Health Care Reform Act — Where We Are
Politics is not an exact science.
Politics is the art of the possible.
— Otto von Bismarck
On March 23, and March 30, 2010, the President signed into law what is commonly known as the Health Care Reform Act. It is comprised of the Patient Protection and Affordable Care Act of 2010 (“PPACA”) as amended by the Health Care and Education Reconciliation Act of 2010 (“HERA”).
The consolidated Congressional print of the combined Acts takes up 907 pages.
A headline discussing an AP Poll that came out in late September stated that the health care reform law is making us “muddle-minded.” The poll’s questions included a true-or-false quiz asking whether each of 19 different items was (or was not) included as part of the Health Care Reform. Along with their answer to each of the questions, respondents were also asked how confident they felt in their answers. For the most part, majorities picked the right answers. But a sizable number also got things wrong. And right or wrong, people were unsure of their answers. By the way, I looked at the questions, and I’m not sure I could have answered them correctly.
Lawsuits have been filed challenging the constitutionality of those parts of the law that penalize individuals who fail to purchase health insurance, arguing that the federal government cannot tax or otherwise assess an economic penalty over individuals who refuse to participate in economic activity. In response to the government’s motion to dismiss one lawsuit that was filed in the Northern District of Florida, the federal judge ruled that the lawsuit could proceed. On the other hand, in a case filed in the Eastern District of Michigan, another federal judge ruled that “the Commerce Clause affords Congress broad power to regulate even purely local matters that have substantial economic effects,” finding that “by choosing to forgo insurance plaintiffs are making an economic decision to try to pay for healthcare services later, out of pocket, rather than now through the purchase of insurance, collectively shifting billions of dollars, $43 billion in 2008, onto other market participants.” It is expected that the constitutionality of this provision of the law will ultimately be determined by the U.S. Supreme Court.

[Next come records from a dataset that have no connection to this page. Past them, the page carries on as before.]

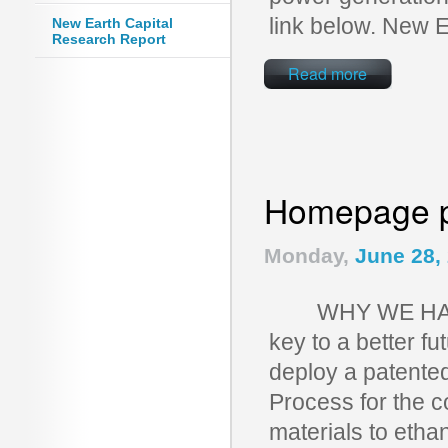
link below. New 
New Earth Capital
Research Report
Read more
Homepage p
Monday,
June 28,
WHY WE HAVE T
key to a better f
deploy a patente
Process for the c
materials to etha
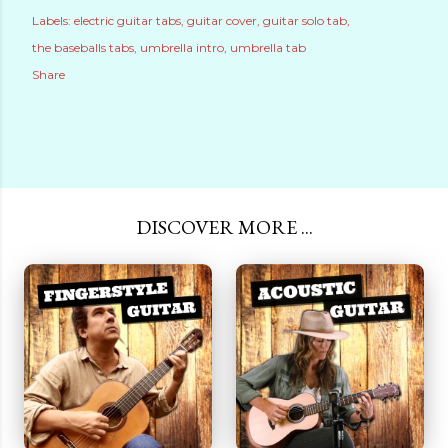
Labels:
electric guitar tabs
guitar cover
guitar solo tab
the baseballs tabs
umbrella intro
umbrella tab
Share
DISCOVER MORE ...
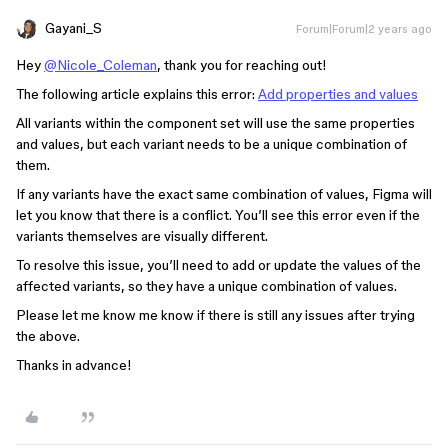
Gayani_S
Forum|Forum|2 years ago
Hey
@Nicole_Coleman
, thank you for reaching out!
The following article explains this error:
Add properties and values
All variants within the component set will use the same properties
and values, but each variant needs to be a unique combination of
them.
If any variants have the exact same combination of values, Figma will
let you know that there is a conflict. You’ll see this error even if the
variants themselves are visually different.
To resolve this issue, you’ll need to add or update the values of the
affected variants, so they have a unique combination of values.
Please let me know me know if there is still any issues after trying
the above.
Thanks in advance!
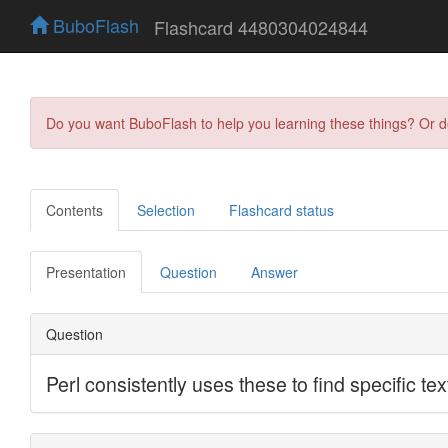
BuboFlash
Flashcard 4480304024844
Do you want BuboFlash to help you learning these things? Or 
Contents
Selection
Flashcard status
Presentation
Question
Answer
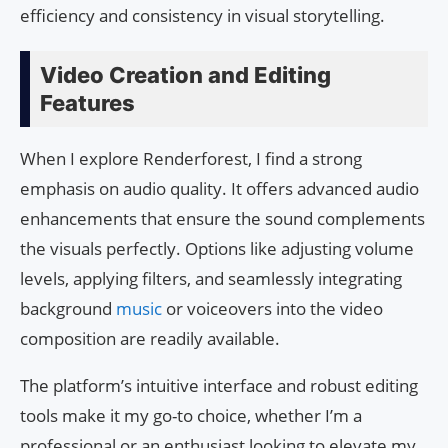
efficiency and consistency in visual storytelling.
Video Creation and Editing
Features
When I explore Renderforest, I find a strong
emphasis on audio quality. It offers advanced audio
enhancements that ensure the sound complements
the visuals perfectly. Options like adjusting volume
levels, applying filters, and seamlessly integrating
background
music
or voiceovers into the video
composition are readily available.
The platform’s intuitive interface and robust editing
tools make it my go-to choice, whether I’m a
professional or an enthusiast looking to elevate my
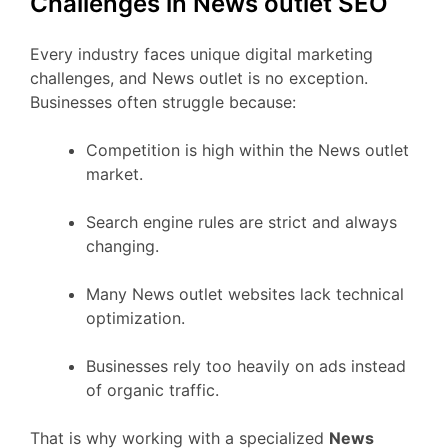
Challenges in News outlet SEO
Every industry faces unique digital marketing
challenges, and News outlet is no exception.
Businesses often struggle because:
Competition is high within the News outlet
market.
Search engine rules are strict and always
changing.
Many News outlet websites lack technical
optimization.
Businesses rely too heavily on ads instead
of organic traffic.
That is why working with a specialized
News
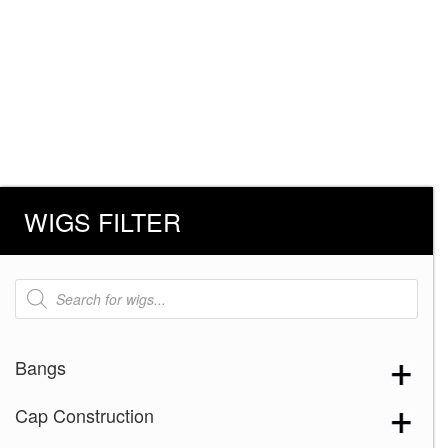
WIGS FILTER
Products
search
Bangs
Cap Construction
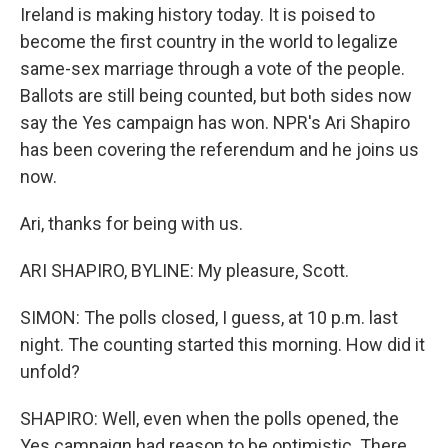
Ireland is making history today. It is poised to
become the first country in the world to legalize
same-sex marriage through a vote of the people.
Ballots are still being counted, but both sides now
say the Yes campaign has won. NPR's Ari Shapiro
has been covering the referendum and he joins us
now.
Ari, thanks for being with us.
ARI SHAPIRO, BYLINE: My pleasure, Scott.
SIMON: The polls closed, I guess, at 10 p.m. last
night. The counting started this morning. How did it
unfold?
SHAPIRO: Well, even when the polls opened, the
Yes campaign had reason to be optimistic. There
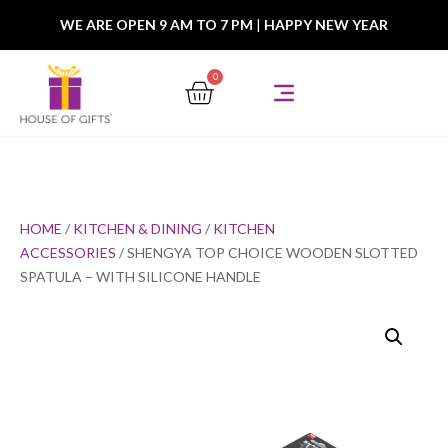
WE ARE OPEN 9 AM TO 7 PM
|
HAPPY NEW YEAR
0
HOME
/
KITCHEN & DINING
/
KITCHEN
ACCESSORIES
/ SHENGYA TOP CHOICE WOODEN SLOTTED
SPATULA – WITH SILICONE HANDLE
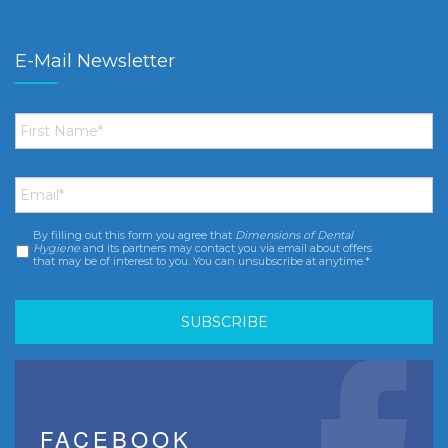
E-Mail Newsletter
First
Name
*
Email
*
By filling out this form you agree that
Dimensions of Dental
Consent
*
Hygiene
and its partners may contact you via email about offers
that may be of interest to you. You can unsubscribe at anytime.*
FACEBOOK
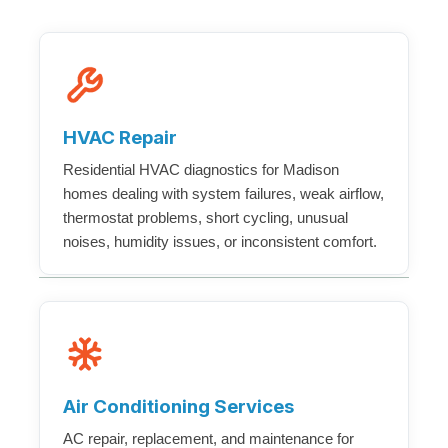
HVAC Repair
Residential HVAC diagnostics for Madison
homes dealing with system failures, weak airflow,
thermostat problems, short cycling, unusual
noises, humidity issues, or inconsistent comfort.
Air Conditioning Services
AC repair, replacement, and maintenance for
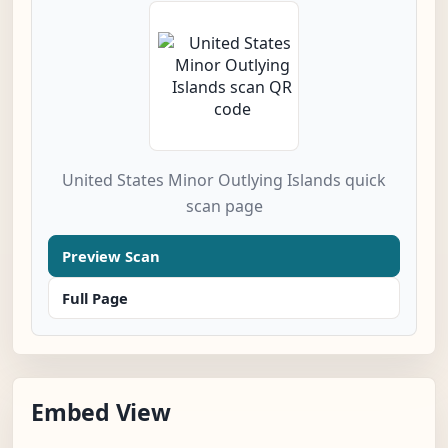
United States Minor Outlying Islands quick
scan page
Preview Scan
Full Page
Embed View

In the meantime, regardless of the outcome of the court challenges, the law is likely to have a significant effect on healthcare providers as aspects of the law are implemented.
The Health Care Reform Act is comprehensive and affects, or is slated to affect, nearly all parts of the health care insurance and delivery systems. It includes insurance reforms, tax changes, Medicare and Medicaid coverage and payment changes, and establishes a number of entities to conduct demonstration projects on new ways to deliver health care or train those who participate in the health care delivery system.
Rulemaking is just beginning, and a number or proposed and final regulations have already been promulgated. The Health Care Reform Act is to be implemented over the next five years or more. The following is a list of some of what is scheduled to happen and when:
March 23, 2010 (Upon Enactment) — Fraud and abuse provisions are effective, such as overpayments, anti-kickback statute amendments, false claims act amendments, expanded subpoena authority, and Stark law disclosure requirements relating to the in-office ancillary services exception.
June 23, 2010 (90 Days After Enactment) — Temporary retiree reinsurance program and national high risk insurance programs become effective.
September 23, 2010 (6 Months After Enactment) — Coverage for adult children up to age 26, plans prohibited from rescinding coverage, pre-existing conditions prohibited for children under the age of 19, plans prohibited from rescinding coverage.
2011 — Medicare Advantage payment freezes pending restructuring of rates, and prohibition on physician ownership in hospitals.
2012 — Allow providers organized as accountable care organizations to share in cost savings achieved for the Medicare program; excess readmission provision goes into effect, and drug manufacturers must report information relating to drug samples.
2013 — Drug, device and supply manufacturers must begin disclosing payments to physicians and teaching hospitals, and hospital organizations must conduct community needs assessments.
2014 — No pre-existing condition limitations or annual limits on coverage, and the individual mandate begins, Medicaid expands eligibility, and health insurance exchanges commence.
2015 — Independent payment advisory board established to propose changes in Medicare payments.